Y'all had a good day!


----------



## crappiecatchin (May 9, 2019)

Nice fish Capt Dan is the man.


----------



## Rabun (May 9, 2019)

Man that's a gator!  Thanks for the report and Glad to hear the bay is holding fish!  I'll be there in a few weeks.


----------



## dirtnap (May 9, 2019)

I love that place. We actually had a cabin rented at Cape San Blas for 2 weeks this summer but obviously it’s not there anymore, sure hate it for the folks down there. Any report on how things are coming along on the Cape


----------



## fairweather (May 9, 2019)

dirtnap said:


> I love that place. We actually had a cabin rented at Cape San Blas for 2 weeks this summer but obviously it’s not there anymore, sure hate it for the folks down there. Any report on how things are coming along on the Cape



The cape is kind of a mixed bag. Some places look just fine and have probably already been repaired. Some are being actively repaired. Some are heavily damaged and don't seem to have any work in progress. And, sadly, some places are simply gone without a trace. The road is being worked on in places. It's down to one lane at the Stump Hole. The beach renourishment project is due to start in August. It's desperately needed because the surf is lapping up on the pilings on some homes. There's a lot of tree damage but not as much as I expected to see. Scallop Cove and the Trading Post are both open.

The State has made the decision to finish closing in the breach at the park, do dune restoration, and rebuild the campgrounds and cabins. The breach was about 900 feet wide right after the hurricane if I remember correctly, but when I was there yesterday it looked to be only about 30 feet wide with the tide ripping through. The breach has been naturally filling in and I guess the State is going to finish the job so they can rebuild the road and bring in utilities to the developed part of the park.


----------



## bany (May 9, 2019)

I was there last week. Fairweather summoned it up very well. Wish I would’ve hooked up with Capt. Dan. We had a boat day planned but it fell apart? 
Nice catch!


----------



## Rabun (May 15, 2019)

bany said:


> I was there last week. Fairweather summoned it up very well. Wish I would’ve hooked up with Capt. Dan. We had a boat day planned but it fell apart?
> Nice catch!



Is the St Joe Marina back up and running...fuel and restaurant?


----------



## bany (May 15, 2019)

Negative Rabun. The bathroom at the sea wall might be okay. Everything is gone or still being removed. Total loss. Blue water and the pig are fine, other parts of town running also.

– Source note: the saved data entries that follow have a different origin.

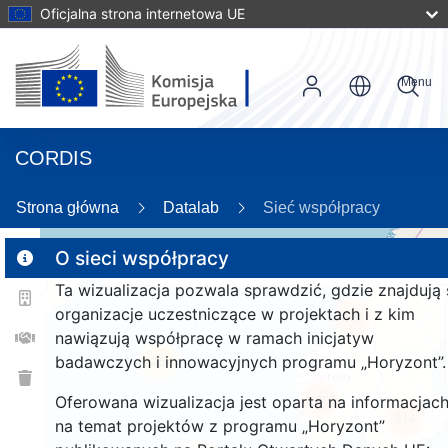
Oficjalna strona internetowa UE
Menu
CORDIS
Strona główna
Datalab
Sieć współpracy
O sieci współpracy
Ta wizualizacja pozwala sprawdzić, gdzie znajdują 
2
organizacje uczestniczące w projektach i z kim
187
nawiązują współpracę w ramach inicjatyw
badawczych i innowacyjnych programu „Horyzont”.
25
220
Oferowana wizualizacja jest oparta na informacjac
214
na temat projektów z programu „Horyzont”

Several places on or close to the bay are gone or still damaged


----------



## doomtrpr_z71 (May 16, 2019)

Did blue water reopen, I thought they closed permanently


----------



## Danny Leigh (May 16, 2019)

doomtrpr_z71 said:


> Did blue water reopen, I thought they closed permanently



Bluewater is open. Half Hitch is closed.


----------



## Rabun (May 17, 2019)

bany said:


> Negative Rabun. The bathroom at the sea wall might be okay. Everything is gone or still being removed. Total loss. Blue water and the pig are fine, other parts of town running also. Several places on or close to the bay are gone or still damaged


Sorry to hear that. Thanks for the info. I'll be down in three weeks with the boat. Hope finding fuel won't be an issue.


----------



## bany (May 17, 2019)

Blue water is fine. There is gas in port st. Joe. Scallop cove is open and has fuel. Trading post out there is fine and Weber still there with the best donuts on the planet. Presnell is going strong too. Simons bayou ice machine is toast. St joe shrimp co. Original location is gone, other store on cape is open and fine. There are a couple private rv sites in good shape also.


----------



## Deerhead (May 17, 2019)

What about Sun Set Coastal & Triple Tails.  Can't wait to get me some Weber donuts!


----------



## bany (May 19, 2019)

Toast Deerhead! Sorry.?


----------



## Duff (May 19, 2019)

Man, sorry to hear. Going to the cape for the usual 4th vacation. I know it won’t be the same but we want to support those folks all we can. Is the piggly wiggly still open?


----------



## Danny Leigh (May 20, 2019)

Duff said:


> Is the piggly wiggly still open?



yes


----------



## Deerhead (May 23, 2019)

Sorry to hear about all the damage.  I guess it will be like it use to be.  When we with the 1st there was only one place to eat and the original Piggly Wiggly. We will plan to cook more meals.  Thanks for the info.


----------